= Beginning of Section =
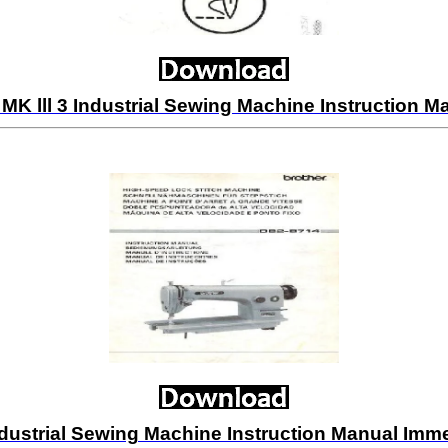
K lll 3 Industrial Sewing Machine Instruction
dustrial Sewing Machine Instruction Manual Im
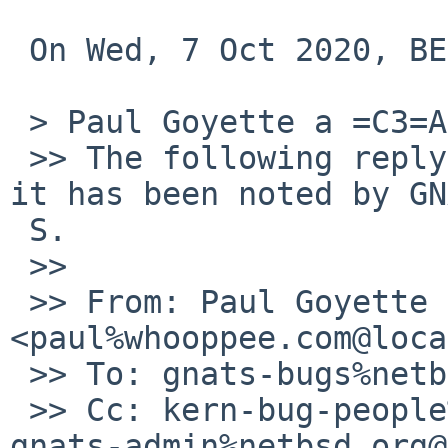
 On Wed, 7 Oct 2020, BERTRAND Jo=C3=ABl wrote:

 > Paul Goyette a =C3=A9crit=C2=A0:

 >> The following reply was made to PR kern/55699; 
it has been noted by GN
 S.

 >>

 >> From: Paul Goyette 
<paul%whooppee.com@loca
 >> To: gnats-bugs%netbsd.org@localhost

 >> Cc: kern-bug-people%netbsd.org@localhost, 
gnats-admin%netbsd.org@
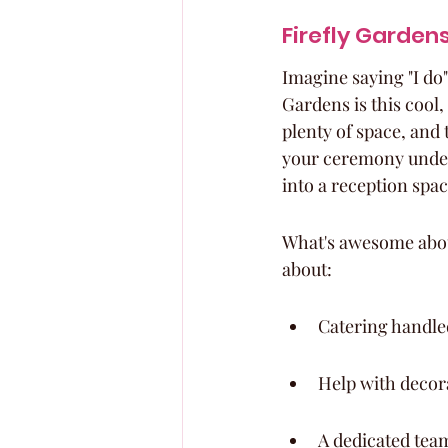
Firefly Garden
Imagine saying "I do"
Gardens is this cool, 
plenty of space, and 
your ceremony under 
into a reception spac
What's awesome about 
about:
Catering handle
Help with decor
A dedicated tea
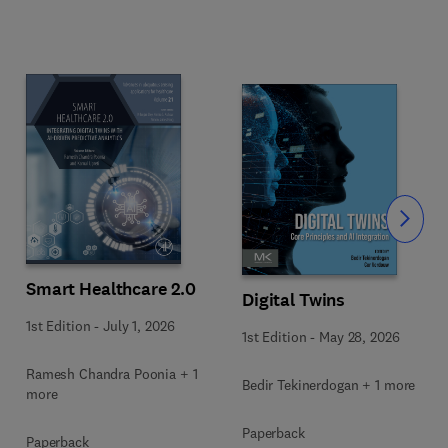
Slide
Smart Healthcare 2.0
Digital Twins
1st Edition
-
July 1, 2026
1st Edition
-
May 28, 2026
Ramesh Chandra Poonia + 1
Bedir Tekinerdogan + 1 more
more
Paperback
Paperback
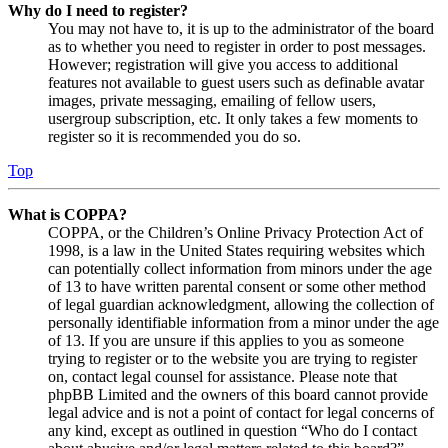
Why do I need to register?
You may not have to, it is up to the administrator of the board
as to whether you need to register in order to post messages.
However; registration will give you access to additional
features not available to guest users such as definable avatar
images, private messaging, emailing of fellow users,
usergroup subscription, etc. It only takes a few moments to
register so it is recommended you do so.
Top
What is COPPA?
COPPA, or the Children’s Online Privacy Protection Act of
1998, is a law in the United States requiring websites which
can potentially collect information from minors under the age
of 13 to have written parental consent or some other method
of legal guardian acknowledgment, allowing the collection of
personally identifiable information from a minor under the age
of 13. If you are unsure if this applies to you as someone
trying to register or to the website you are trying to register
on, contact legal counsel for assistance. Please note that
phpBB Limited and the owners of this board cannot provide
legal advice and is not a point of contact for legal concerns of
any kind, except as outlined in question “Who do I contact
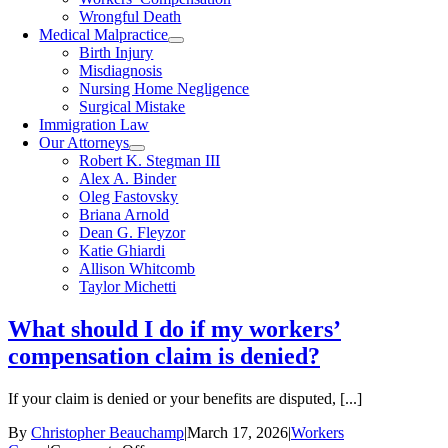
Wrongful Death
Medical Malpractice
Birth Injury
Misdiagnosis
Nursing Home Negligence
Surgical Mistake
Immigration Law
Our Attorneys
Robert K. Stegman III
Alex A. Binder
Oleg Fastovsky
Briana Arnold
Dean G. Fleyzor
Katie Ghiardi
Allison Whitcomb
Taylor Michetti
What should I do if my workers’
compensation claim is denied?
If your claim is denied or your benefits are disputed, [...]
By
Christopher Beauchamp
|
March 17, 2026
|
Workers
= End of Section =
__Task instructions__. Drop every picture and repeat the rest of the entries exactly.

__Answer to this task__.
K lll 3 Industrial Sewing Machine Instruction
dustrial Sewing Machine Instruction Manual Im
 On Wed, 7 Oct 2020, BERTRAND Jo=C3=ABl wrote:

 > Paul Goyette a =C3=A9crit=C2=A0:

 >> The following reply was made to PR kern/55699; 
it has been noted by GN
 S.

 >>

 >> From: Paul Goyette 
<paul%whooppee.com@loca
 >> To: gnats-bugs%netbsd.org@localhost

 >> Cc: kern-bug-people%netbsd.org@localhost, 
gnats-admin%netbsd.org@
Firefly Garden
Imagine saying "I do"
Gardens is this cool, 
plenty of space, and 
your ceremony under 
into a reception spac
What's awesome about 
about:
Catering handle
Help with decor
A dedicated tea
Slide
Smart Healthcare 2.0
Digital Twins
1st Edition
-
July 1, 2026
1st Edition
-
May 28, 2026
Ramesh Chandra Poonia + 1
Bedir Tekinerdogan + 1 more
more
Paperback
Paperback
Why do I need to register?
You may not have to, it is up to the administrator of the board
as to whether you need to register in order to post messages.
However; registration will give you access to additional
features not available to guest users such as definable avatar
images, private messaging, emailing of fellow users,
usergroup subscription, etc. It only takes a few moments to
register so it is recommended you do so.
Top
What is COPPA?
COPPA, or the Children’s Online Privacy Protection Act of
1998, is a law in the United States requiring websites which
can potentially collect information from minors under the age
of 13 to have written parental consent or some other method
of legal guardian acknowledgment, allowing the collection of
personally identifiable information from a minor under the age
of 13. If you are unsure if this applies to you as someone
trying to register or to the website you are trying to register
on, contact legal counsel for assistance. Please note that
phpBB Limited and the owners of this board cannot provide
legal advice and is not a point of contact for legal concerns of
any kind, except as outlined in question “Who do I contact
Wrongful Death
Medical Malpractice
Birth Injury
Misdiagnosis
Nursing Home Negligence
Surgical Mistake
Immigration Law
Our Attorneys
Robert K. Stegman III
Alex A. Binder
Oleg Fastovsky
Briana Arnold
Dean G. Fleyzor
Katie Ghiardi
Allison Whitcomb
Taylor Michetti
What should I do if my workers’
compensation claim is denied?
If your claim is denied or your benefits are disputed, [...]
By
Christopher Beauchamp
|
March 17, 2026
|
Workers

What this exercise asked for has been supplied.